Unutma, unutturma: Srebrenitsa
Dünyanın gözünün önünde bir katliam yaşandı bu yüzyılda.
Çok bildik topraklarda, yakın coğrafyada, uzak değil yakın tarihte.
Avrupa’nın göbeğinde, içinde, dibinde, sınırında, yanında
Tüm işitsel ve görsel cihazlar oradaydı.
Tüm haber ajansları ve TV’ler, gazeteler deklanşöre basıp, kamerayla kayda alıyordu.
Ve hepsinin bilgisi dahilinde, göz göre binlerce insan öldürüldü.
Ö L D Ü R Ü L D Ü.
S R E B R E N İ T S A’da
Olayın tamamını internetten öğrenmek çok kolay.
Ama AB üyelerinin içinde, muhteşem batı uygarlığının merkezinde, akıl sır ermiyor böyle bir katliama verilen izne, ölüm emirleri için yumulan gözlere.
11 Temmuz yıldönümü idi, büyük acının, kaybedilen, bir hiç uğruna katledilenlerin acısının.
Srebrenitsa Katliamına ikinci dünya savaşı sonrasında yaşanan en büyük katliam deniyor.
Özellikle kadınlar ve çocuklar ayrıca hedef alınmış ve öldürülmüştü.
Masumlar hakkını ve canını ağır silahlar ve cani askerler karşısında koruyamamış, onların hakkını koruyacağını düşündüğü en modern devletler, üç maymunu oynamıştı.
Yıllar sonra açılan davalarda ise bunca ölüme karşın komik cezalara çarptırıldı sorumlular.
Batı, gerçek yüzünü düzenli aralıklarla gösteriyor.
Müslümana, İslam’a, Ortadoğu’ya, Anadolu’ya, Türklere koyduğu mesafe hep aynı.
Kendilerinden olmayanı dikkate almıyor, kendileri gibi olmayanı dışlıyorlar.
İşin kötüsü bunu hepimize göstere göstere yapıyorlar ama sağ olsun bizde yine de onların ayağının altını öpmeye hazır binlerce çığırtkan var.
Biz yapınca ırkçı onlar yapınca insan hakları, biz yapınca gerici onlar yapınca bireysel hak ve özgürlük, biz yapınca suçlu, onlar yapınca haklı.
Hala ve hala muhteşem batı, Afrika’yı, Asya’yı, Müslüman olanı olmayanı sömürmeye, sırtından zenginleşmeye, zenginliği korumak için masumların üzerinde türlü işkenceler etmeye devam ediyor.

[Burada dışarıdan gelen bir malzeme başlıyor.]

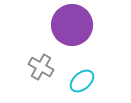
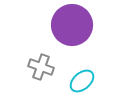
gray cross: rotated 10 degrees counterclockwise
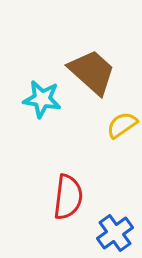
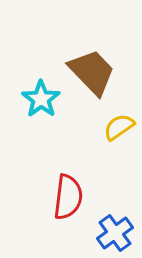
brown trapezoid: rotated 4 degrees clockwise
cyan star: moved 1 px left; rotated 27 degrees clockwise
yellow semicircle: moved 3 px left, 2 px down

Göz göre göre, bile isteye, saklamaya gerek duymadan.
Kendilerine uyguladıkları hak ve özgürlükleri, başkalarınınkinden çaldığı kimsenin aklına gelmiyor.
Varlıklı ve zengin olmak için diğerlerinin varlığı üzerine çöktüklerini kimse görmüyor.
Kendi sağlıkları için binlerce insanı katlediyor, kendi özgürlükleri için milyonlarca insanı kahrediyorlar.
Sahip oldukları iyi sandığımız her şey, birilerinin ekmeğinden, canından, sağlığından, aldığı nefesten, alın teriyle kazandığı her bir kuruştan ibaret.
Kendini onlardan koruyamayanların sahip olduklarıyla, zengin ve güçlü oluyorlar.
Gücünü güçsüzden alan asalaklar gibiler.
Suriye’de, Irak’ta, Afganistan’da, Afrika’da, dünyanın birçok yerinde, milyonlarca insanın sırtından zenginleşmeye, güç devşirmeye, kendi düzenleri bozulmasın diye başka düzenleri alt üst etmeye devam ediyorlar.
Ukrayna’da olduğu gibi.
Olan yine masumlara, savaştan kaçmaya çalışan kadın ve çocuklara, yurtlarını yuvalarını terk etmek zorunda bırakılan, dünyaya hiç bir kötülüğü olmamış insanlara oluyor.
Batı hep zalimdi hala zalim.
Batı hep sürüngendi, hala sömüren
Batı asla adil değildi, hala değil.
İnsanlık bir gün modernlik adı altında kendilerinden alınanları anlayacak ama o zaman öyle çok masumun canı yanmış olacak ki, ilahi adaletin tecellisi onların gözlerinden akan bir damla yaşla son bulacak.